Self-interest with a capital S
Moving forward in the decisive decade
Christiana is a Founding Partner of Global Optimism, co-presenter of climate podcast, Outrage + Optimism, and co-author of The Future We Choose: The Stubborn Optimist's Guide to the Climate Crisis.
Published
14 February 2022
Based on excerpts from Outrage + Optimism episode 137
We have been informed time and time again that – despite knowing what we need to do – action to address the accelerating climate crisis is not yet at the speed and scale required to keep us within the safe zone.
Each actor – government, corporation, investor and so on – has been determining and defining how they will play their part in decarbonising our economy. They have therefore been calibrating their actions with a rather narrow focus: preparing for the next political cycle, improving the bottom line, maintaining their funders and so on. In other words – pursuing climate action based on their own self interest, where self is written with a small s.

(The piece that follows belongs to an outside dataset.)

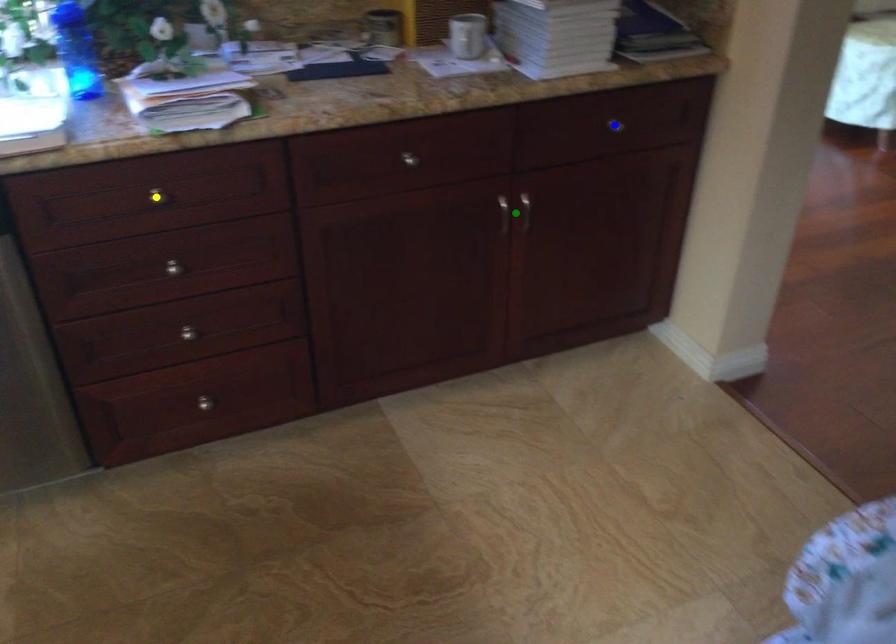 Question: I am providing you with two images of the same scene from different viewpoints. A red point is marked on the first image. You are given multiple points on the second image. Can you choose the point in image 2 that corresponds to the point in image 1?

Given the gravity of our current predicament, I believe that we have now reached the limit of what can be done from that perspective.
The next logical step is to upgrade our understanding of ‘Self’, in which Self is written with a capital S. Otherwise, we risk perpetuating incrementalism and getting stuck precisely at the time we need to move forward with urgency.
Self with a capital S includes ‘me’ but doesn’t exclude others: it includes others. Self means who I am and my relationship with all other actors – and all other life on this planet that we share and are interdependent on.
There is a fertile common space between the interests of corporations that are responsibly addressing social and environmental interests, governments implementing policies that drive decarbonisation, and conscious civil society groups pushing us forward.
All of these coincide in their interest in a thriving planet, upon which humans and all other life prosper together.
We know very well by now that we depend on the health of our environment for our own health: we depend on ecosystems to thrive for humanity to thrive.
As we move in that direction – towards enlightened Self-interest – it does not mean abandoning our own needs: we humans are still interested animals. We still ask the very valid and important question: what do I get out of it?
The irony is that the answer when we approach it with Self-interest is a better life for everyone. And that's the point: it's for everyone and for every living thing. That's the definition of Self-interest with a capital S.
If we can all work harder to put Self beyond self, and to act in Self-interest, we will all move far faster towards the safe and just future we are all striving for.